Sur les demandes formulées au titre de l’article 700 du code de procédure civile
Aux termes de l’article 700 du code de procédure civile, le juge condamne la partie tenue aux dépens ou la partie perdante à payer à l’autre partie une somme qu’il détermine, au titre des frais exposés et non compris dans les dépens. Le juge tient compte de l’équité ou de la situation économique de la partie condamnée. Il peut, même d’office, pour des raisons tirées des mêmes considérations, dire qu’il n’y a pas lieu à cette condamnation.
Les époux [M], parties tenues aux dépens et qui succombent, ne peuvent prétendre à une indemnité au titre des frais irrépétibles. Leur demande sera rejetée.

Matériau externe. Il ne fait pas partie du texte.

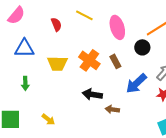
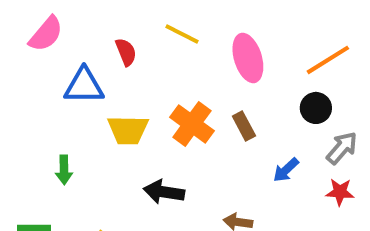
black circle: (142, 47) -> (316, 108), moved
blue triangle: (24, 48) -> (84, 86), moved
blue arrow: (136, 83) -> (286, 170), size x0.6
black arrow: (92, 94) -> (164, 192), moved

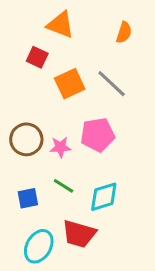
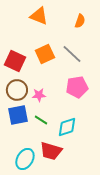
red square: (37, 57) -> (15, 61), moved, size x1.5
pink pentagon: (98, 135) -> (77, 87), moved
blue square: (28, 198) -> (18, 115), moved, size x1.5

Ils seront par ailleurs condamnés à payer au syndicat des copropriétaires la somme de 2.400 euros en application de l’article 700 du code de procédure civile.
PAR CES MOTIFS
LE JUGE DE l’EXECUTION
CONDAMNE M. [U] [M] et Mme [C] [M] à payer au syndicat des copropriétaires de l’ensemble immobilier sis [Adresse 11] et [Adresse 3] Paris [Adresse 6] la somme de 15.000 euros au titre de l’astreinte prononcée par le président du tribunal judiciaire de Paris par ordonnance de référé du 4 avril 2024 ;
ASSORTIT l’obligation de M. [U] [M] et Mme [C] [M] d’avoir à faire procéder à la dépose de la colonne terre créée desservant le lot n°30 et reliée à un piquet de terre dans le sol de la cave n°40, de la canalisation PVC desservant le lot n°30 et raccordée sur la descente en fonte, partie commune, en plafond de la cave n°40, et du branchement d’eau desservant le lot n°45 et visible en plafond du couloir des caves par robinet en laiton sur la canalisation commune d’alimentation en eau, ainsi que de remettre dans leur état initial les parties communes affectées sous le contrôle de l’architecte mandaté par le syndicat des copropriétaires d’une nouvelle astreinte provisoire de 300 euros par jour de retard à compter de l’expiration d’un délai de trois mois à compter de la signification de la présente décision, laquelle courra pendant un délai de quatre mois ;
DECLARE IRRECEVABLE la demande formées par M. [U] [M] et Mme [C] [M] aux fins de prononcé d’une amende civile ;
DEBOUTE M. [U] [M] et Mme [C] [M] de leur demande de dommages-intérêts ;
CONDAMNE M. [U] [M] et Mme [C] [M] au paiement des dépens de l’instance ;
AUTORISE Maître Eric Simonnet, avocat, à recouvrer directement les dépens dont il aura fait l’avance sans en avoir reçu provision ;
DEBOUTE M. [U] [M] et Mme [C] [M] de leur demande d’indemnité formée sur le fondement de l’article 700 du code de procédure civile ;
CONDAMNE M. [U] [M] et Mme [C] [M] à payer au syndicat des copropriétaires de l’ensemble immobilier sis [Adresse 11] et [Adresse 2] à [Localité 17] la somme de 2.400 euros en application de l’article 700 du code de procédure civile ;
RAPPELLE que la présente décision bénéficie de l’exécution provisoire.